Tabachnik’in, tarikatın hayatta kalan son üyesi olduğu biliniyor. Ve son katliam sırasında Belçika’da bir konser verdiği. Ancak bir zamanlar, tarikatın konferansçısı olduğu da. Kendisi, tarikattan 1994 yılında ayrıldığını iddia etmesine karşın aynı yıl işlenen cinayetler dizisinden on gün önce, Fransa’nın Avignon kentinde verdiği konferansta, dünyanın sonu ve dolayısıyla insan bilinci taşıyan tarikat üyelerini Sirius gezegenine "nakletmenin" zamanı geldiğini söylüyordu. İsviçre uyruklu Tabachnik, kendi ülkesinde açılan davada, cinayetlerle ilgisi kanıtlanamayarak beraat etti. O gün bugündür, dünyanın hiçbir orkestrasında iş bulamıyor. Ancak Fransa’daki davada tekrar cinayete teşebbüsten yargılanıyor. Mahkum olup olmayacağı, önümüzdeki aylarda belli olacak.
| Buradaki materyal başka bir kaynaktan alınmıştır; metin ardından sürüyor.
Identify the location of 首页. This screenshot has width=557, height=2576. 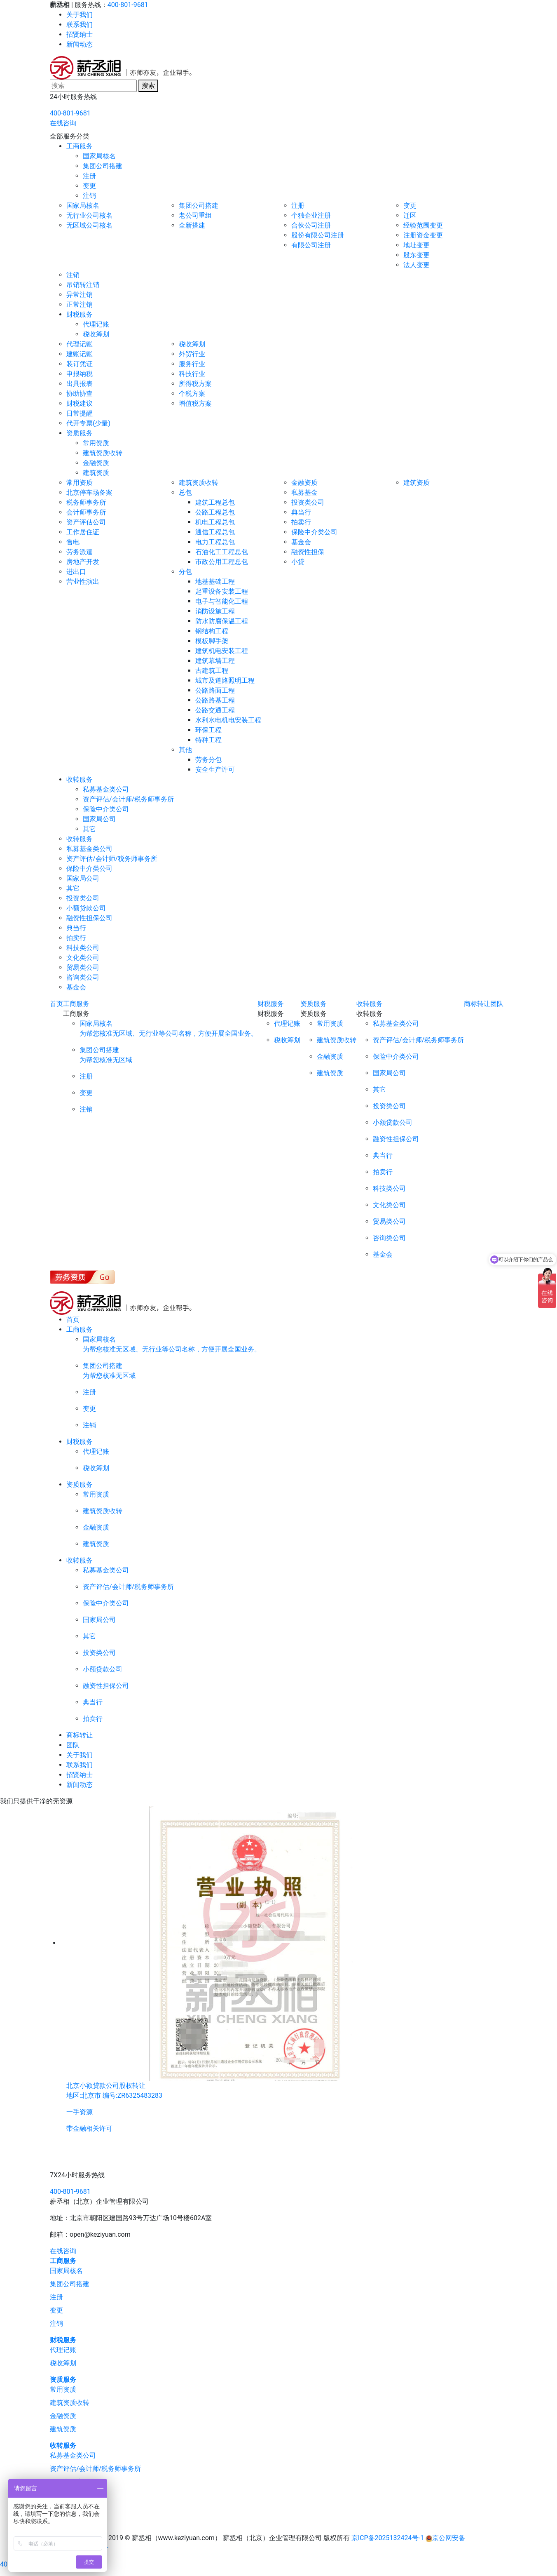
(56, 1004).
Altın Yol ya da Güneş Tapınağı davasında, bu cinayetlerin "kimin işine yaradığı" üstünde durulacak. Ancak... Dava soruşturmasında pek çok karanlık nokta var. Örneğin, kimliği açıklanmayan bir Türk’ün polis tarafından bu tarikata "muhbir" olarak sızdırıldığı... Söz konusu "muhbir Türk vatandaş"ın, toplu katliamda ölen Fransız polisinin gizli servis elemanı olduğunu iddia ettiği... Yangın sahasında bulunan fosfor artıklarının, toplu katliamın "dış" güçler tarafından işlendiğine işaret ettiği... Tarikatın aslında büyük bir mafya organizasyonu olup kara para akladığı, ileri sürülen iddialar arasında.
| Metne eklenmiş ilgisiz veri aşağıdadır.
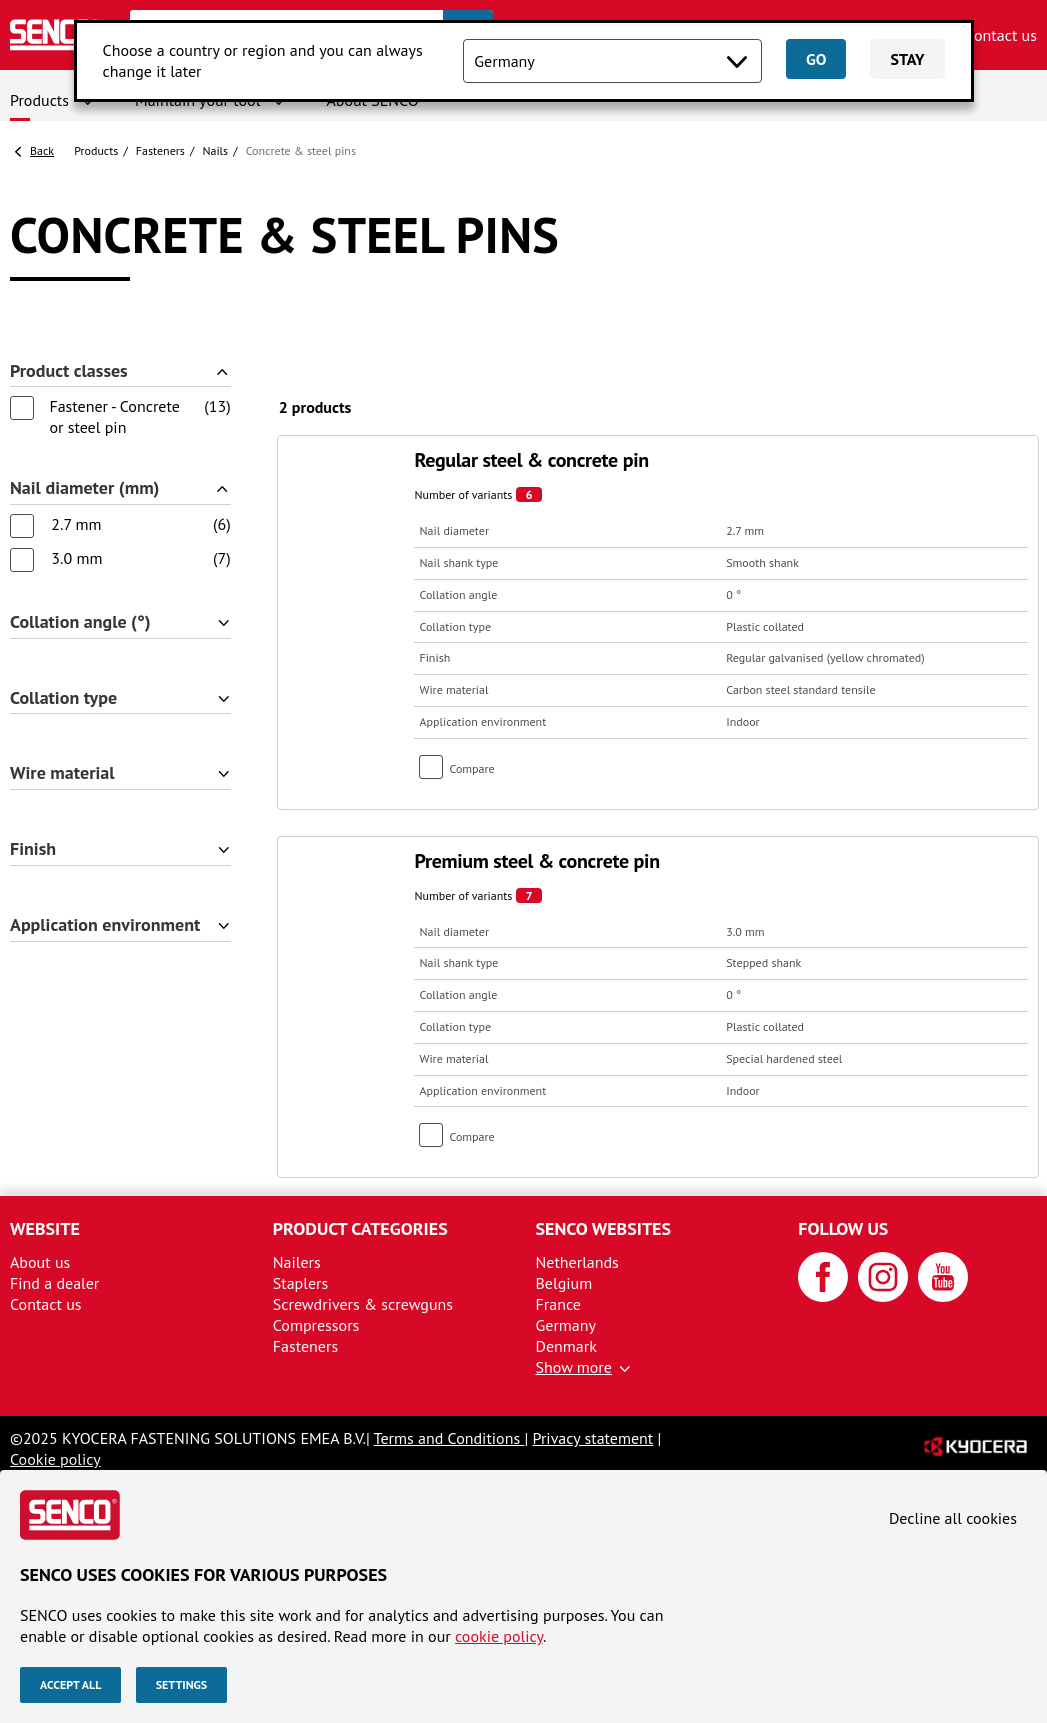 This screenshot has width=1047, height=1723. What do you see at coordinates (301, 1283) in the screenshot?
I see `Staplers` at bounding box center [301, 1283].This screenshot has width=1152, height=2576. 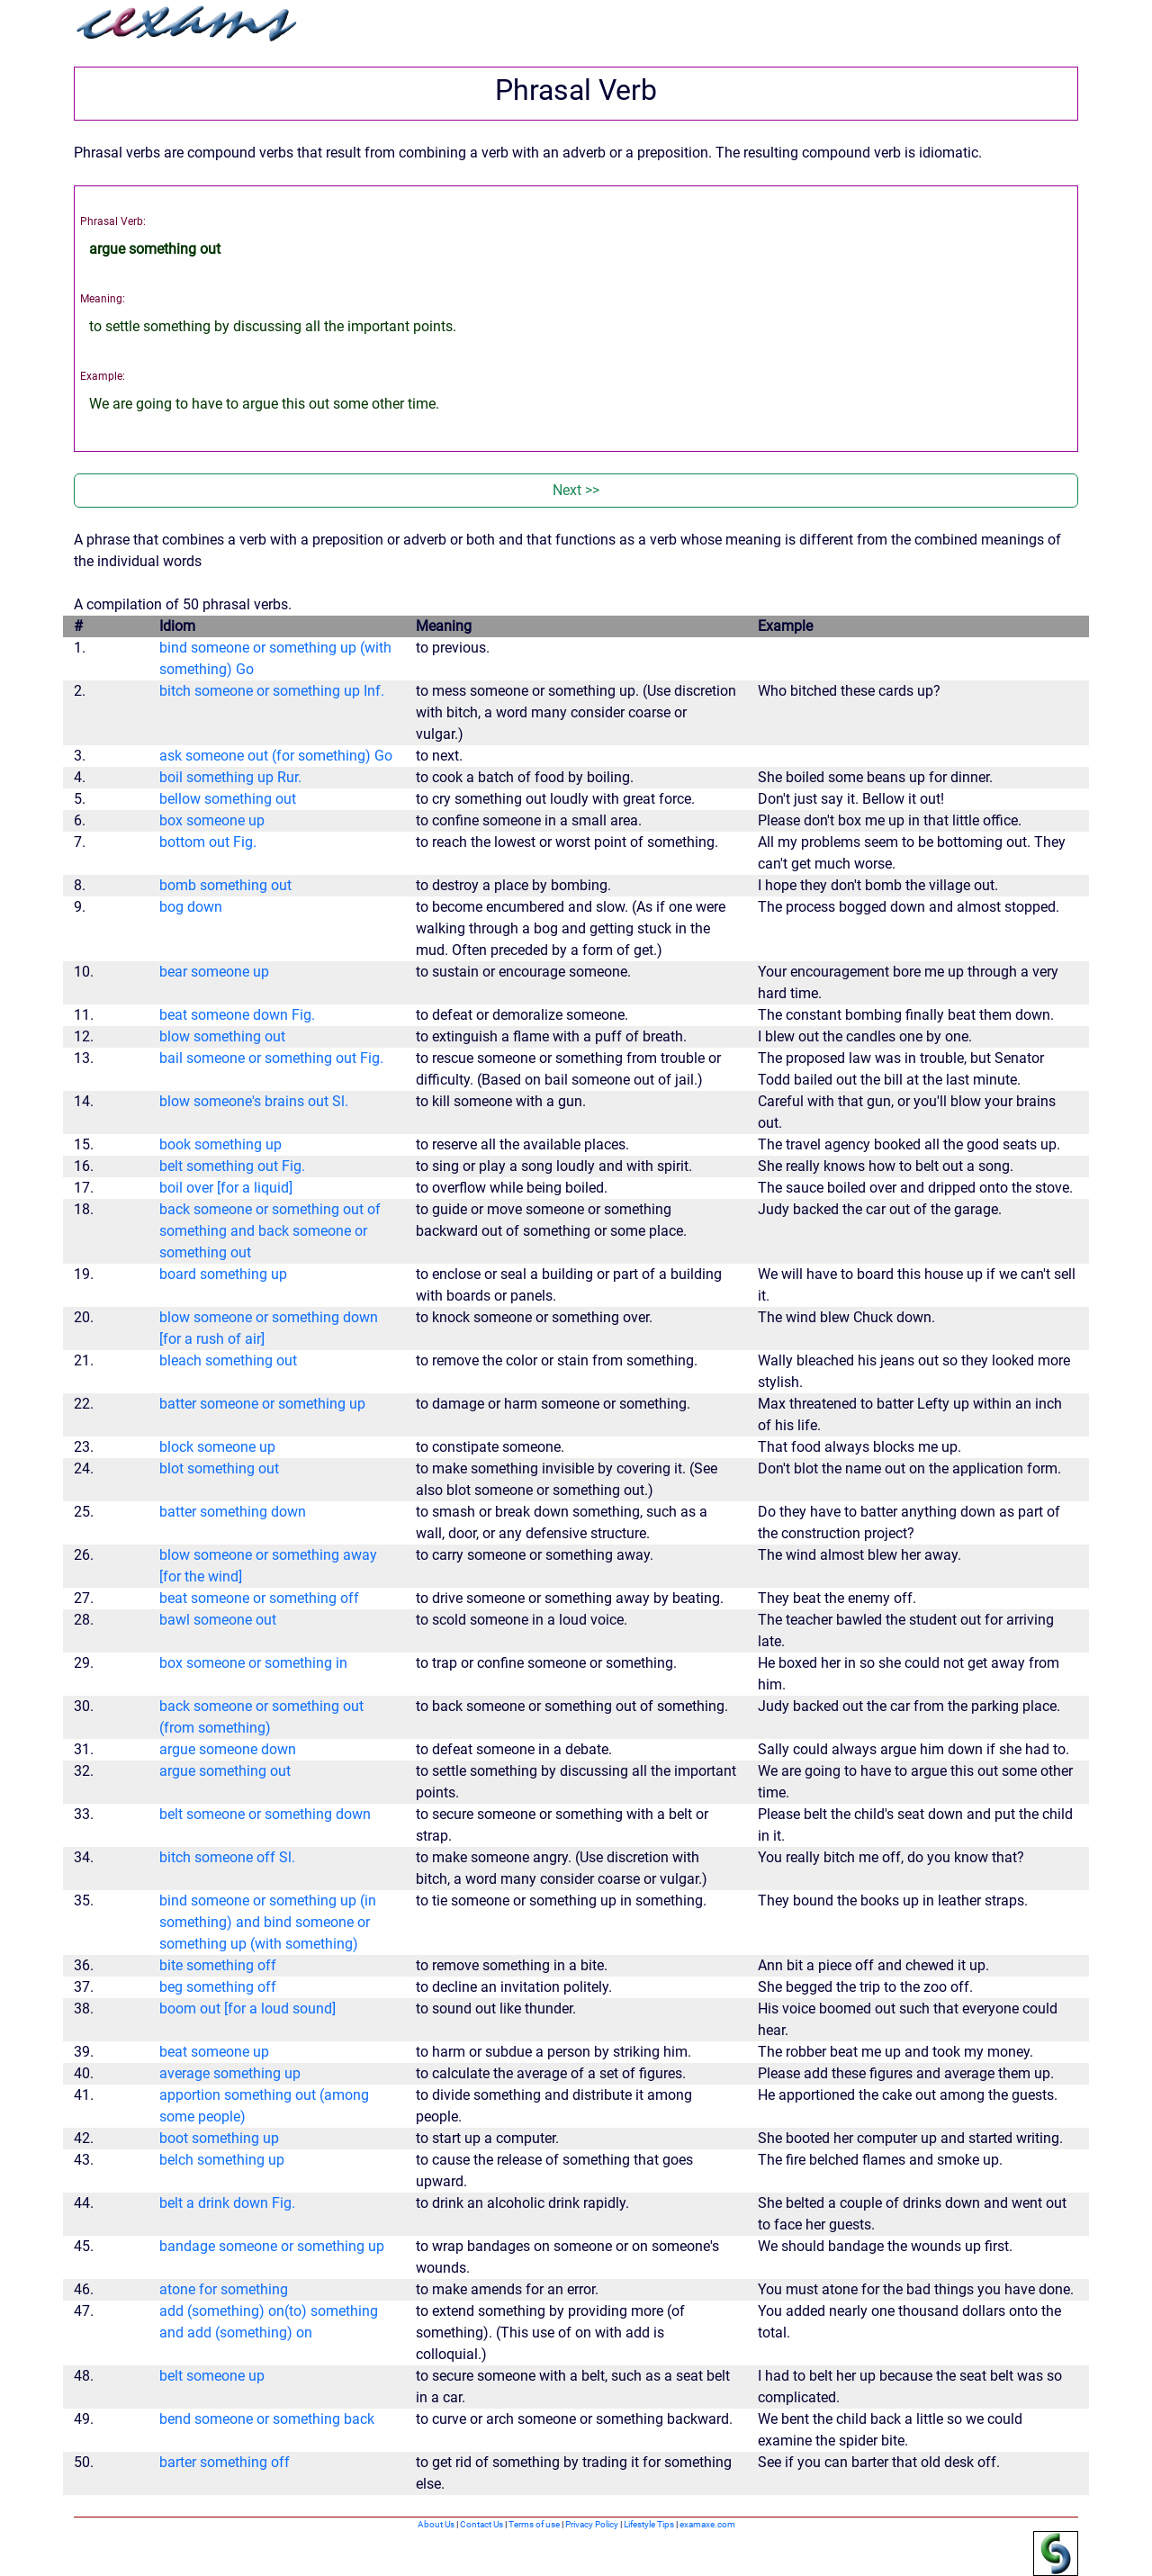 What do you see at coordinates (266, 2418) in the screenshot?
I see `bend someone or something back` at bounding box center [266, 2418].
Çünkü bunca zengin insanı bir araya getiren tarikatın, sonuçta yine "parasal bir organizasyon" olduğu ve Kanada, Fransa ve Avusturalya’da inanılmaz tutarlarda yatırımlar yaptığı belirlendi.
Anlaşılan, yine bazı kurnazlar yine bazı safdilleri söğüşleyebilmek için Sirius gezegenine ışınlamışlardı, bu kesin.